# Terraform Structure

This section is the canonical reference for how the ume-data-infra repository is organized. Agents and engineers should read this before proposing any Terraform changes.

# Repository Layout

ume-data-infra/
├── .github/
│   └── workflows/
│       ├── terraform-plan.yml
│       ├── terraform-apply.yml
│       └── terraform-drift.yml
├── scripts/
│   └── detect-changed-stacks.sh       # Identifies which stacks changed in a PR
├── layers/                             # Global, applied once across the org
│   ├── 00-bootstrap/
│   │   ├── main.tf
│   │   ├── variables.tf
│   │   ├── outputs.tf
│   │   ├── versions.tf
│   │   └── backend.hcl
│   └── 10-platform-shared/             # Phase 2 — created when cross-env resources appear
│       ├── main.tf
│       ├── variables.tf
│       ├── outputs.tf
│       ├── versions.tf
│       └── backend.hcl
├── environments/                       # Per environment
│   ├── dev-01-base/                    # Phase 1 — pure GCP, no k8s providers
│   │   ├── networking.tf
│   │   ├── gke.tf
│   │   ├── cloud-sql.tf
│   │   ├── iam.tf                      # Airflow SAs, WI bindings, SQL IAM user
│   │   ├── dns.tf                      # DNS zone, shared ingress IP, wildcard A (Story 4c / PR 3a)
│   │   ├── certificate.tf              # Certificate Manager wildcard cert + map (Story 4c / PR 3a)
│   │   ├── variables.tf
│   │   ├── outputs.tf
│   │   ├── versions.tf
│   │   ├── locals.tf                   # Standard labels, naming
│   │   ├── terraform.tfvars
│   │   └── backend.hcl
│   ├── dev-02-k8s-base/                # Phase 1 — Kubernetes platform layer (Story 4c / PR 3b.2)
│   │   ├── gateway.tf                  # Shared GKE Gateway + redirect HTTPRoute
│   │   ├── variables.tf
│   │   ├── outputs.tf
│   │   ├── versions.tf                 # google + kubernetes + helm providers
│   │   ├── locals.tf
│   │   ├── data.tf                     # Reads dev-01-base remote state
│   │   ├── terraform.tfvars
│   │   └── backend.hcl
│   ├── dev-03-runtime/                 # Phase 1 (Airflow), Phase 2 (+ DataHub)
│   │   ├── airflow.tf
│   │   ├── iap.tf                      # Per-app IAP module call (Story 4c / PR 3c)
│   │   ├── buckets.tf                  # GCS log + DAG buckets (via modules/gcs-bucket)
│   │   ├── datahub.tf                  # Added in Phase 2
│   │   ├── variables.tf
│   │   ├── outputs.tf
│   │   ├── versions.tf
│   │   ├── locals.tf
│   │   ├── terraform.tfvars
│   │   └── backend.hcl
│   ├── prod-01-base/
│   ├── prod-02-k8s-base/
│   └── prod-03-runtime/
├── resources/                          # DAGs, dbt, Docker (temp; ports to own repo)
│   ├── docker/
│   │   ├── Dockerfile
│   │   └── requirements.txt
│   ├── dags/
│   ├── dbt/
│   └── scripts/
│       └── build-image.sh
└── modules/
    ├── vpc/
    ├── gke-standard/
    ├── cloud-sql-postgres/
    ├── gcs-bucket/                     # Story 4a
    ├── airflow-helm/                   # Story 4b (evaluate)
    ├── datahub-helm/                   # Phase 2
    ├── artifact-registry/
    ├── wif-pool/
    └── iam-grants/

# Layers vs Environments

# Layers (layers/)

Layers are global resources applied once, independent of any specific environment. They set up the shared foundation that all environments depend on.

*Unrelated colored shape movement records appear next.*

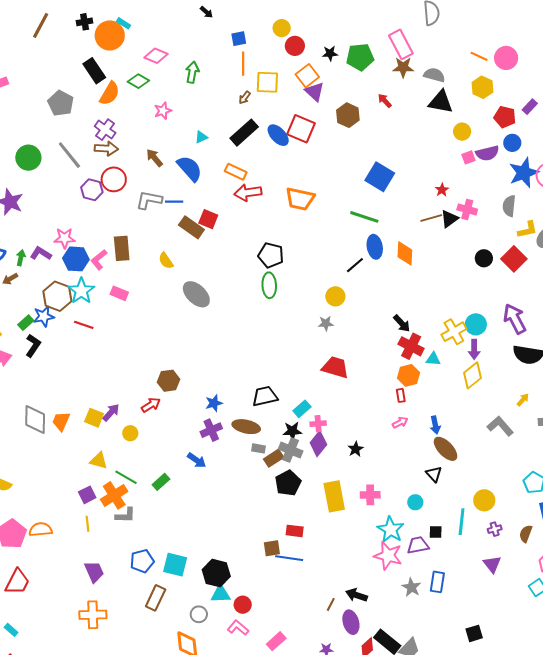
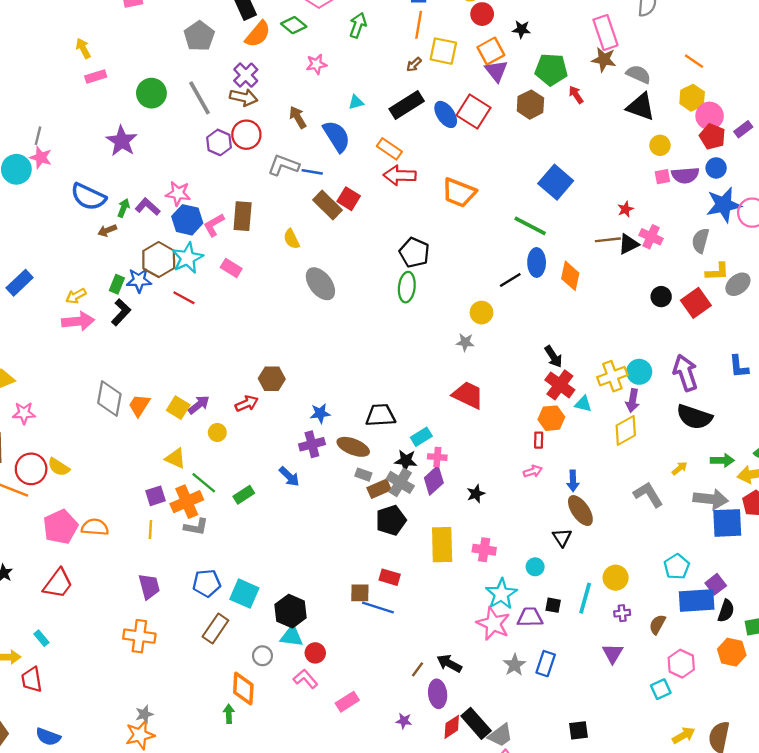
green pentagon: (360, 57) -> (551, 70), moved
pink circle: (506, 58) -> (710, 116), moved
green rectangle: (26, 323) -> (117, 284), turned -35

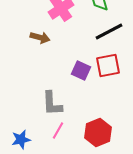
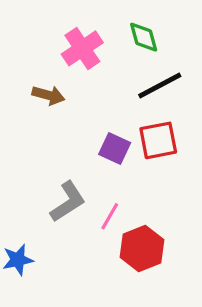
gray L-shape: (52, 104) -> (68, 202), turned -120
pink line: (58, 130) -> (110, 216), moved

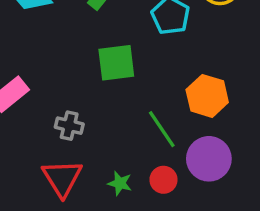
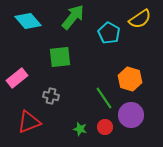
green square: (116, 63) -> (60, 57), moved
red triangle: (62, 178) -> (29, 122), moved, turned 40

Layer Purpose Apply frequency
00-bootstrap Terraform state bucket, Artifact Registry, Workload Identity Federation pool + provider, CI runner service account, GCP API enablement Once at repo inception; rarely changes
10-platform-shared Cross-environment resources: datahub-sa, KMS, secrets, logging (Phase 2). Airflow SAs live in {env}-01-base because they are environment-scoped. Phase 2 — when cross-env resources appear

Key constraint: 00-bootstrap is bootstrapped with a local backend (terraform init without -backend-config), then migrated to GCS after the state bucket exists. This is a one-time manual operation documented in Deployment Stories.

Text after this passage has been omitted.